It hit me then and still does as a very good question. Not only does it make essential something that is sincerely elusive for many people, it also turns faith into a kind of work- the very opposite of Paul’s point- in that we’re saved by our ability to believe.

This week we continue our sermon series on ‘Christianity’s Most Dangerous Ideas’ with the theme of Faith vs. Works.

The irony of this historic debate among Christians, however, is that the very idea of justification coming through faith in Christ is premised on a bad translation of scripture. 

Almost everywhere that is written in English is a wrong translation. It is properly translated by the King James. Take a look at this passage from Romans:

“But now the righteousness of God apart from the law is revealed, being witnessed by the Law and the Prophets, even the righteousness of God, through faith in Jesus Christ, to all and on all who believe. For there is no difference; for all have sinned and fall short of the glory of God,” Romans 3:20-23

In Greek, the actual wording is “even the righteousness of God, through the faith OF Jesus Christ.”

Grammar Lesson: 

It is a possessive or genitive phrase.
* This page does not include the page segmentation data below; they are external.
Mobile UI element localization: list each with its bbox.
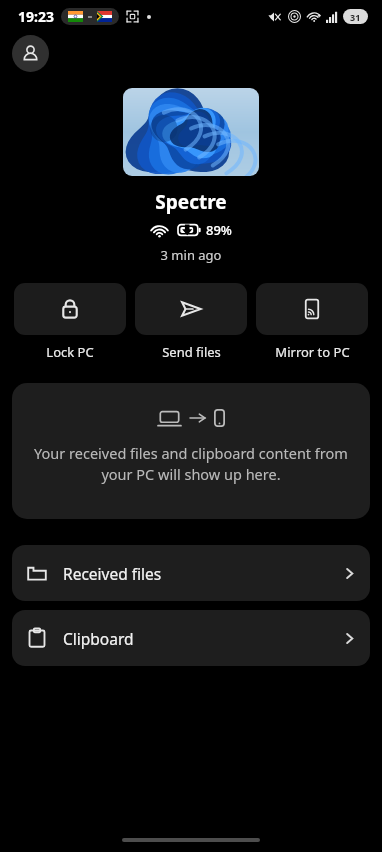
button[interactable]: Received files — [12, 545, 370, 601]
staticText: Clipboard — [63, 628, 134, 649]
staticText: Received files — [63, 563, 162, 584]
staticText: Spectre — [0, 189, 382, 215]
staticText: 19:23 — [18, 7, 54, 26]
staticText: Send files — [162, 343, 221, 361]
button[interactable]: Clipboard — [12, 610, 370, 666]
staticText: Mirror to PC — [275, 343, 350, 361]
staticText: 31 — [350, 11, 361, 23]
button[interactable]: Send files — [135, 283, 247, 361]
staticText: 89% — [206, 221, 232, 239]
button[interactable]: Account — [12, 35, 49, 72]
button[interactable]: Lock PC — [14, 283, 126, 361]
staticText: Your received files and clipboard conten… — [30, 443, 352, 485]
staticText: 3 min ago — [0, 246, 382, 264]
staticText: Lock PC — [46, 343, 94, 361]
button[interactable]: Mirror to PC — [256, 283, 368, 361]
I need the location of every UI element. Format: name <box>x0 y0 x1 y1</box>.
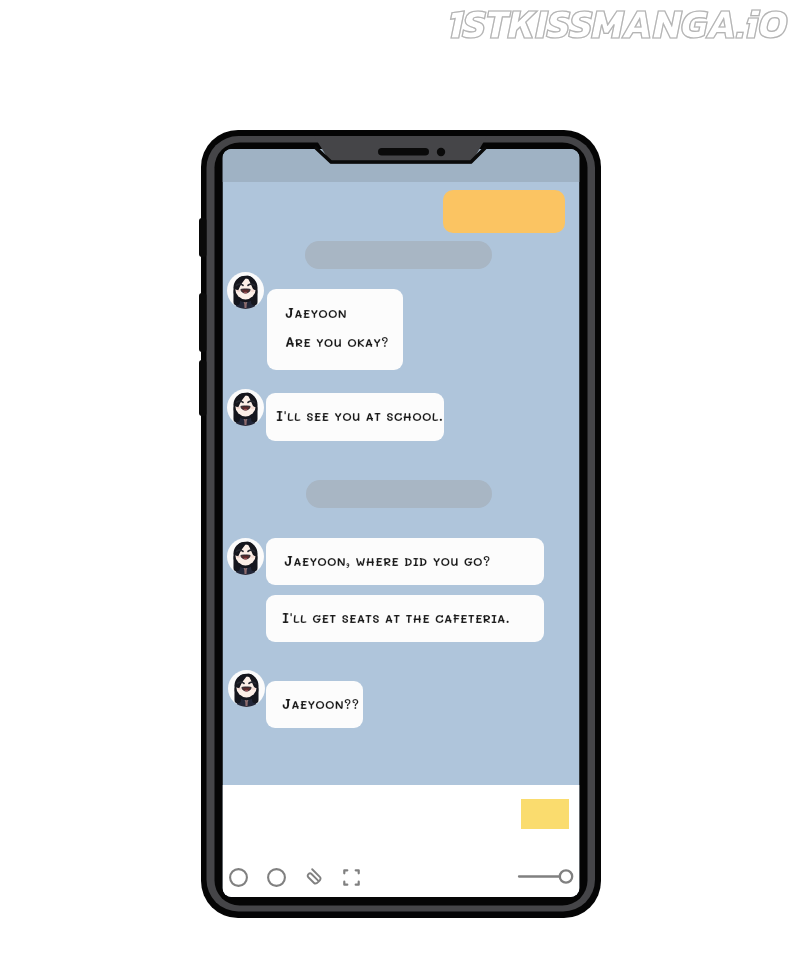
button[interactable]: I'LL SEE YOU AT SCHOOL. <box>266 393 444 441</box>
button[interactable]: Contact avatar <box>227 538 264 575</box>
staticText: I'LL SEE YOU AT SCHOOL. <box>276 406 444 424</box>
button[interactable]: JAEYOON <box>267 289 403 370</box>
staticText: I'LL GET SEATS AT THE CAFETERIA. <box>282 608 510 626</box>
button[interactable]: Contact avatar <box>227 389 264 426</box>
button[interactable]: I'LL GET SEATS AT THE CAFETERIA. <box>266 595 544 642</box>
button[interactable] <box>443 190 565 233</box>
staticText: JAEYOON?? <box>282 694 360 712</box>
button[interactable]: Contact avatar <box>227 272 264 309</box>
staticText: 1STKISSMANGA.iO <box>448 0 788 54</box>
button[interactable] <box>306 480 492 508</box>
staticText: JAEYOON <box>285 303 347 321</box>
button[interactable]: Send <box>514 864 576 889</box>
button[interactable]: Camera <box>229 868 248 887</box>
button[interactable]: Contact avatar <box>228 670 265 707</box>
button[interactable]: JAEYOON?? <box>266 681 363 728</box>
button[interactable] <box>305 241 492 269</box>
staticText: JAEYOON, WHERE DID YOU GO? <box>284 551 491 569</box>
button[interactable]: Gallery <box>267 868 286 887</box>
button[interactable]: Expand <box>342 868 361 887</box>
button[interactable]: JAEYOON, WHERE DID YOU GO? <box>266 538 544 585</box>
staticText: ARE YOU OKAY? <box>285 332 389 350</box>
button[interactable]: Attach file <box>305 868 324 887</box>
Now a genitive means that this phrase can be interpreted as either subjective or objective. In other words, it is like the phrase, the Love of God. That is either our love for God, or the love that God has. In one case it is objective (love for God), in the other subjective (God is the subject) and it describes the love that belongs to God, or God’s love.

In Greek, the faith of Jesus Christ is also a subjective genitive, but has been interpreted as an objective in almost every translation.

Why is this important?

Because it is not our faith in Jesus which justifies us, but the faith of Jesus Christ in us which justifies us. Faith isn’t a work. Isn’t our work at least. The faith that saves us and justifies us is the obedience of Christ.

In other words, it is his faith at work in us and in our hearts which produces righteousness and the God kind of life.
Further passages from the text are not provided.